### THE TASK
Search the records below for the word "mould" and show every line where it occurs.

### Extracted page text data
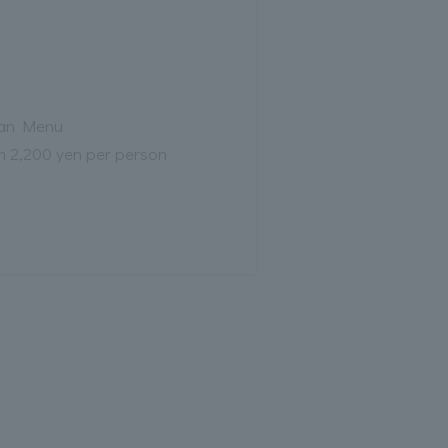
an Menu
m 2,200 yen per person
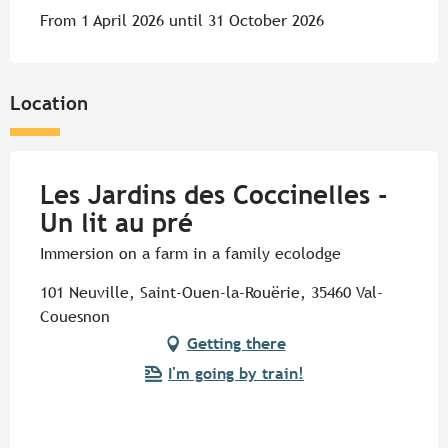
From 1 April 2026 until 31 October 2026
Location
Les Jardins des Coccinelles -
Un lit au pré
Immersion on a farm in a family ecolodge
101 Neuville, Saint-Ouen-la-Rouërie, 35460 Val-
Couesnon
Getting there
I'm going by train!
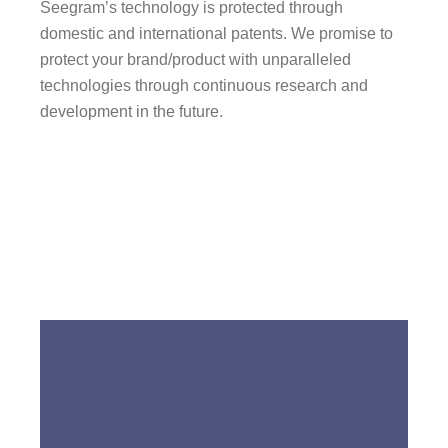
Seegram’s technology is protected through
domestic and international patents. We promise to
protect your brand/product with unparalleled
technologies through continuous research and
development in the future.
Go to LENTECH KOREA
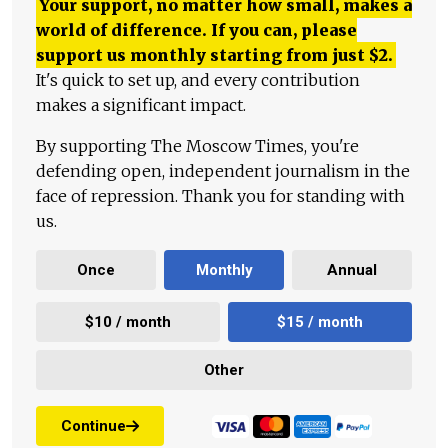
Your support, no matter how small, makes a
world of difference. If you can, please
support us monthly starting from just
$
2.
It's quick to set up, and every contribution
makes a significant impact.
By supporting The Moscow Times, you're
defending open, independent journalism in the
face of repression. Thank you for standing with
us.
Once
Monthly
Annual
$10 / month
$15 / month
Other
Continue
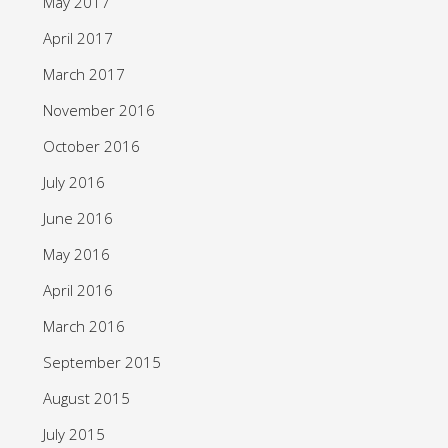
May 2017
April 2017
March 2017
November 2016
October 2016
July 2016
June 2016
May 2016
April 2016
March 2016
September 2015
August 2015
July 2015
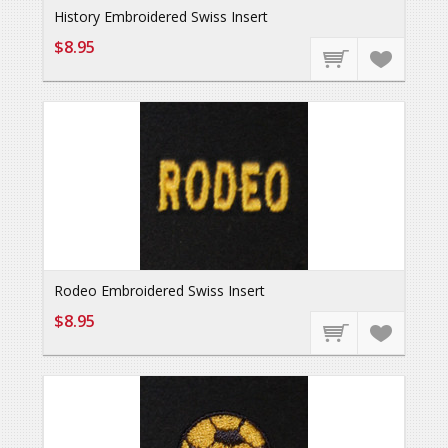
History Embroidered Swiss Insert
$8.95
Rodeo Embroidered Swiss Insert
$8.95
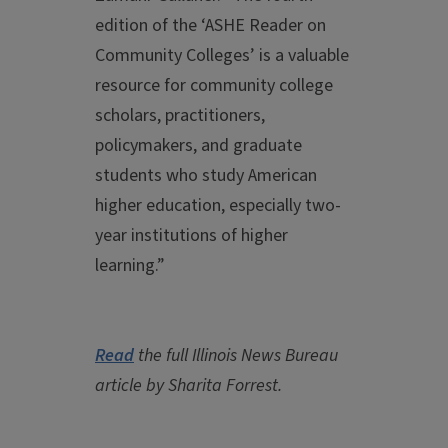
edition of the ‘ASHE Reader on
Community Colleges’ is a valuable
resource for community college
scholars, practitioners,
policymakers, and graduate
students who study American
higher education, especially two-
year institutions of higher
learning.”
Read
the full Illinois News Bureau
article by Sharita Forrest.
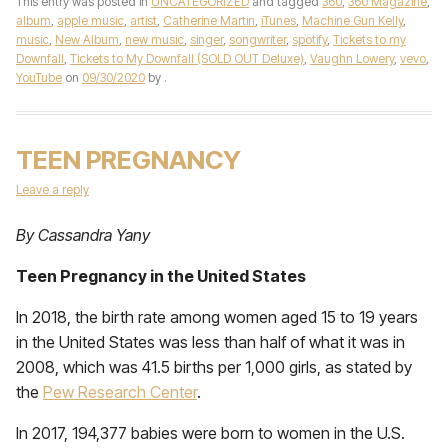
This entry was posted in
UNCATEGORIZED
and tagged
360
,
360 Magazine
,
album
,
apple music
,
artist
,
Catherine Martin
,
iTunes
,
Machine Gun Kelly
,
music
,
New Album
,
new music
,
singer
,
songwriter
,
spotify
,
Tickets to my
Downfall
,
Tickets to My Downfall (SOLD OUT Deluxe)
,
Vaughn Lowery
,
vevo
,
YouTube
on
09/30/2020
by
.
TEEN PREGNANCY
Leave a reply
By Cassandra Yany
Teen Pregnancy in the United States
In 2018, the birth rate among women aged 15 to 19 years
in the United States was less than half of what it was in
2008, which was 41.5 births per 1,000 girls, as stated by
the
Pew Research Center
.
In 2017, 194,377 babies were born to women in the U.S.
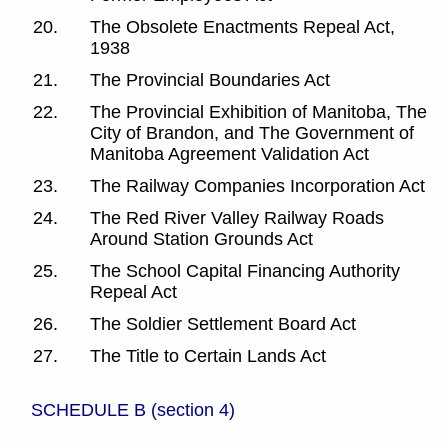
20.
The Obsolete Enactments Repeal Act,
1938
21.
The Provincial Boundaries Act
22.
The Provincial Exhibition of Manitoba, The
City of Brandon, and The Government of
Manitoba Agreement Validation Act
23.
The Railway Companies Incorporation Act
24.
The Red River Valley Railway Roads
Around Station Grounds Act
25.
The School Capital Financing Authority
Repeal Act
26.
The Soldier Settlement Board Act
27.
The Title to Certain Lands Act
SCHEDULE B (section 4)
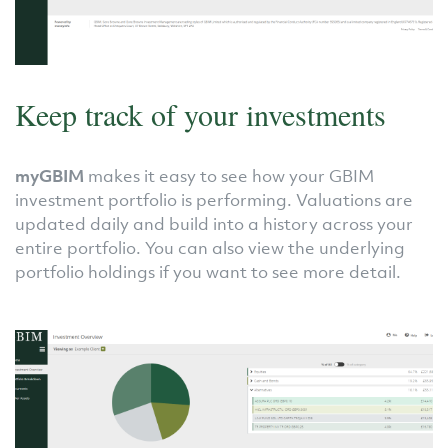
Keep track of your investments
myGBIM
makes it easy to see how your GBIM
investment portfolio is performing. Valuations are
updated daily and build into a history across your
entire portfolio. You can also view the underlying
portfolio holdings if you want to see more detail.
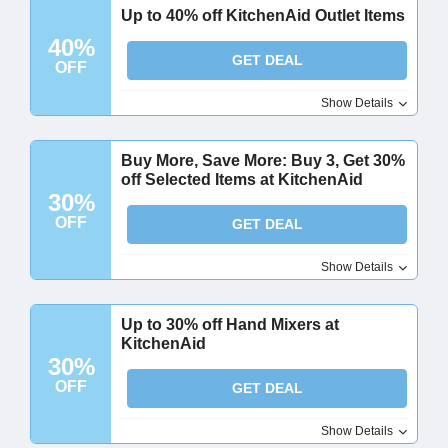
Up to 40% off KitchenAid Outlet Items
40%
GET DEAL
OFF
Show Details
Buy More, Save More: Buy 3, Get 30%
off Selected Items at KitchenAid
30%
OFF
GET DEAL
Show Details
Up to 30% off Hand Mixers at
KitchenAid
30%
OFF
GET DEAL
Show Details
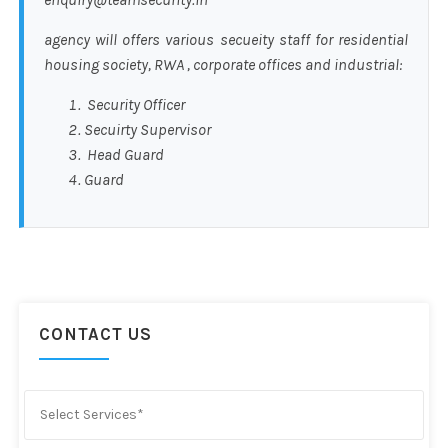
agency will offers various secueity staff for residential
housing society, RWA , corporate offices and industrial:
Security Officer
Secuirty Supervisor
Head Guard
Guard
CONTACT US
Select Services*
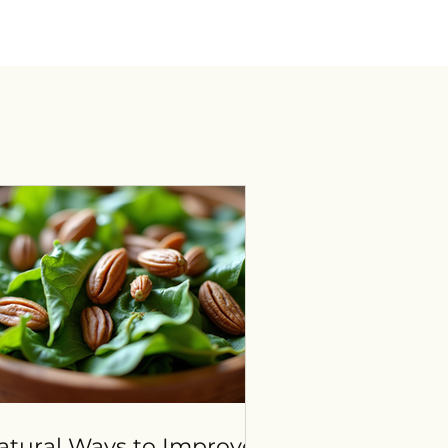
atural Ways to Improve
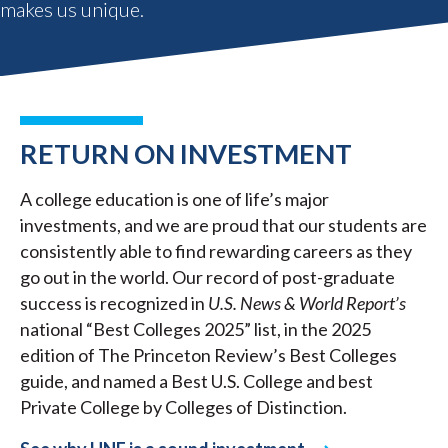
makes us unique.
RETURN ON INVESTMENT
A college education is one of life’s major
investments, and we are proud that our students are
consistently able to find rewarding careers as they
go out in the world. Our record of post-graduate
success is recognized in
U.S. News & World Report’s
national “Best Colleges 2025” list, in the 2025
edition of The Princeton Review’s Best Colleges
guide, and named a Best U.S. College and best
Private College by Colleges of Distinction.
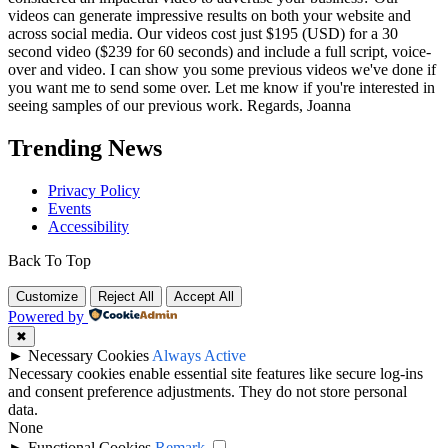
videos can generate impressive results on both your website and
across social media. Our videos cost just $195 (USD) for a 30
second video ($239 for 60 seconds) and include a full script, voice-
over and video. I can show you some previous videos we've done if
you want me to send some over. Let me know if you're interested in
seeing samples of our previous work. Regards, Joanna
Trending News
Privacy Policy
Events
Accessibility
Back To Top
Customize
Reject All
Accept All
Powered by
✖
►
Necessary Cookies
Always Active
Necessary cookies enable essential site features like secure log-ins
and consent preference adjustments. They do not store personal
data.
None
►
Functional Cookies
Remark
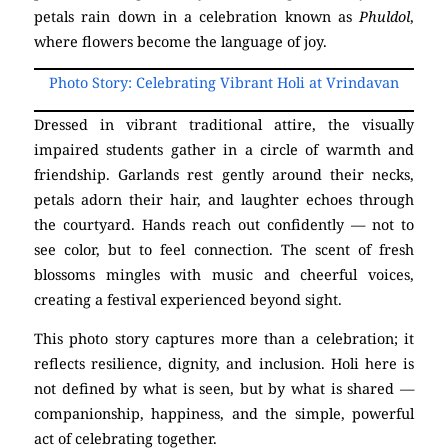
petals rain down in a celebration known as
Phuldol
,
where flowers become the language of joy.
Photo Story: Celebrating Vibrant Holi at Vrindavan
Dressed in vibrant traditional attire, the visually
impaired students gather in a circle of warmth and
friendship. Garlands rest gently around their necks,
petals adorn their hair, and laughter echoes through
the courtyard. Hands reach out confidently — not to
see color, but to feel connection. The scent of fresh
blossoms mingles with music and cheerful voices,
creating a festival experienced beyond sight.
This photo story captures more than a celebration; it
reflects resilience, dignity, and inclusion. Holi here is
not defined by what is seen, but by what is shared —
companionship, happiness, and the simple, powerful
act of celebrating together.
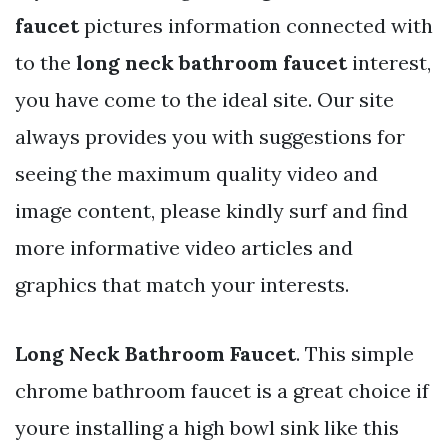
faucet
pictures information connected with
to the
long neck bathroom faucet
interest,
you have come to the ideal site. Our site
always provides you with suggestions for
seeing the maximum quality video and
image content, please kindly surf and find
more informative video articles and
graphics that match your interests.
Long Neck Bathroom Faucet
. This simple
chrome bathroom faucet is a great choice if
youre installing a high bowl sink like this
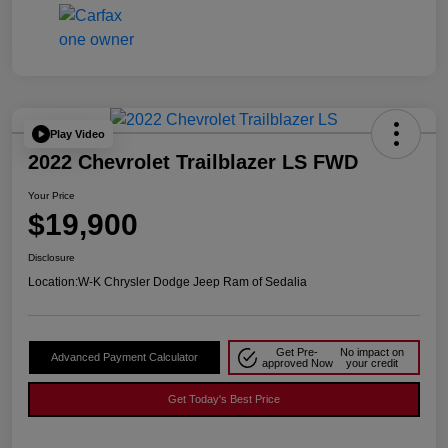
Play Video
2022 Chevrolet Trailblazer LS FWD
Your Price
$19,900
Disclosure
Location:
W-K Chrysler Dodge Jeep Ram of Sedalia
Get Pre-
No impact on
Advanced Payment Calculator
approved Now
your credit
Get Today's Best Price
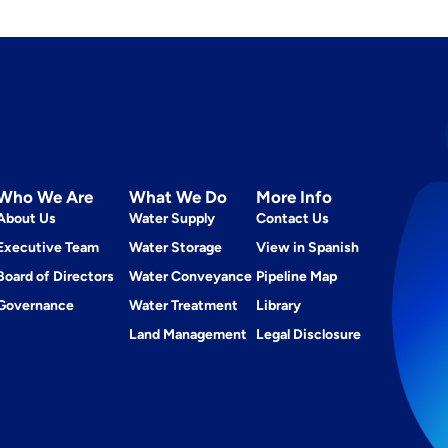
Who We Are
What We Do
More Info
About Us
Water Supply
Contact Us
Executive Team
Water Storage
View in Spanish
Board of Directors
Water Conveyance
Pipeline Map
Governance
Water Treatment
Library
Land Management
Legal Disclosure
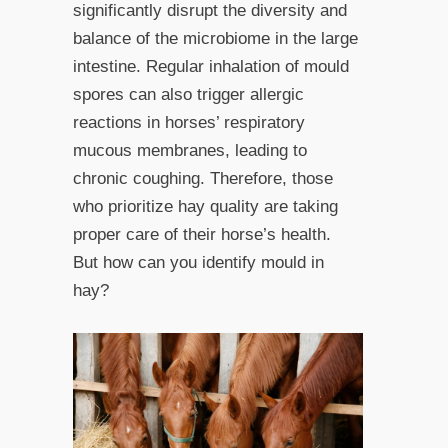
significantly disrupt the diversity and
balance of the microbiome in the large
intestine. Regular inhalation of mould
spores can also trigger allergic
reactions in horses’ respiratory
mucous membranes, leading to
chronic coughing. Therefore, those
who prioritize hay quality are taking
proper care of their horse’s health.
But how can you identify mould in
hay?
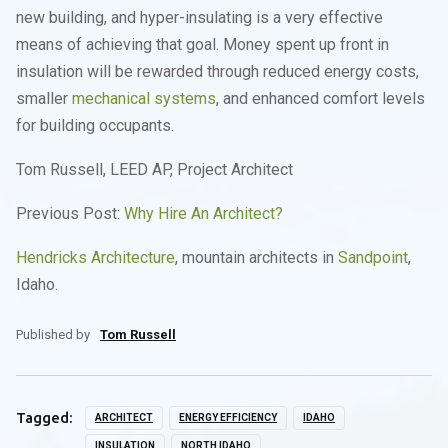
new building, and hyper-insulating is a very effective
means of achieving that goal. Money spent up front in
insulation will be rewarded through reduced energy costs,
smaller
mechanical systems
, and enhanced comfort levels
for building occupants.
Tom Russell, LEED AP, Project Architect
Previous Post:
Why Hire An Architect?
Hendricks Architecture
, mountain architects in
Sandpoint
,
Idaho.
Published by
Tom Russell
Tagged:
ARCHITECT
ENERGY EFFICIENCY
IDAHO
INSULATION
NORTH IDAHO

### SOLVED EXERCISE
intestine. Regular inhalation of mould
But how can you identify mould in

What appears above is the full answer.